What Is llms.txt and Should Your SaaS Company Have One?
If you’re running a SaaS company and wondering whether llms.txt matters, here’s the short answer: it’s a simple text file that tells AI models what your company does, what you sell, and where to find key information. Think of it as a structured cheat sheet for large language models. The concept is still young, and the evidence for its impact is mixed, but the cost of creating one is close to zero. For B2B SaaS companies that rely on being found during buyer research, ignoring how AI tools read your site feels like a risk you don’t need to take.
The question of whether your SaaS company should have an llms.txt file comes down to a practical trade-off: minimal effort versus potential upside in how AI assistants represent your product. We’ll break down what the file is, how to build one, what to put in it, and whether the data supports its value.
What is llms.txt?
The llms.txt file is a proposed standard, originally outlined by Jeremy Howard in late 2024, that gives AI models a structured, plain-text summary of a website’s content. It sits at the root of your domain (yourdomain.com/llms.txt) and provides information in a format that’s easy for language models to parse. Where robots.txt tells search engine crawlers what they can and can’t access, llms.txt tells AI systems what your site is actually about.

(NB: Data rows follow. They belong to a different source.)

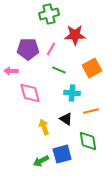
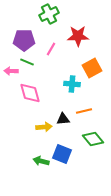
green cross: rotated 12 degrees counterclockwise
red star: moved 3 px right, 1 px down
purple pentagon: moved 4 px left, 9 px up
green line: moved 32 px left, 8 px up
cyan cross: moved 9 px up
orange line: moved 7 px left
black triangle: moved 3 px left; rotated 40 degrees counterclockwise
yellow arrow: rotated 105 degrees clockwise
green diamond: moved 5 px right, 2 px up; rotated 30 degrees counterclockwise
blue square: rotated 36 degrees clockwise
green arrow: rotated 42 degrees clockwise
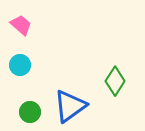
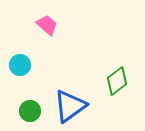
pink trapezoid: moved 26 px right
green diamond: moved 2 px right; rotated 20 degrees clockwise
green circle: moved 1 px up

The file uses Markdown formatting and typically includes your company name, a brief description, links to key pages, and optional sections for documentation, pricing, and product details. It’s not a formal web standard governed by the W3C or IETF. It’s a community-driven proposal that’s gained traction because it solves a real problem: most websites are built for human browsers, not for AI systems trying to synthesise accurate answers about your product.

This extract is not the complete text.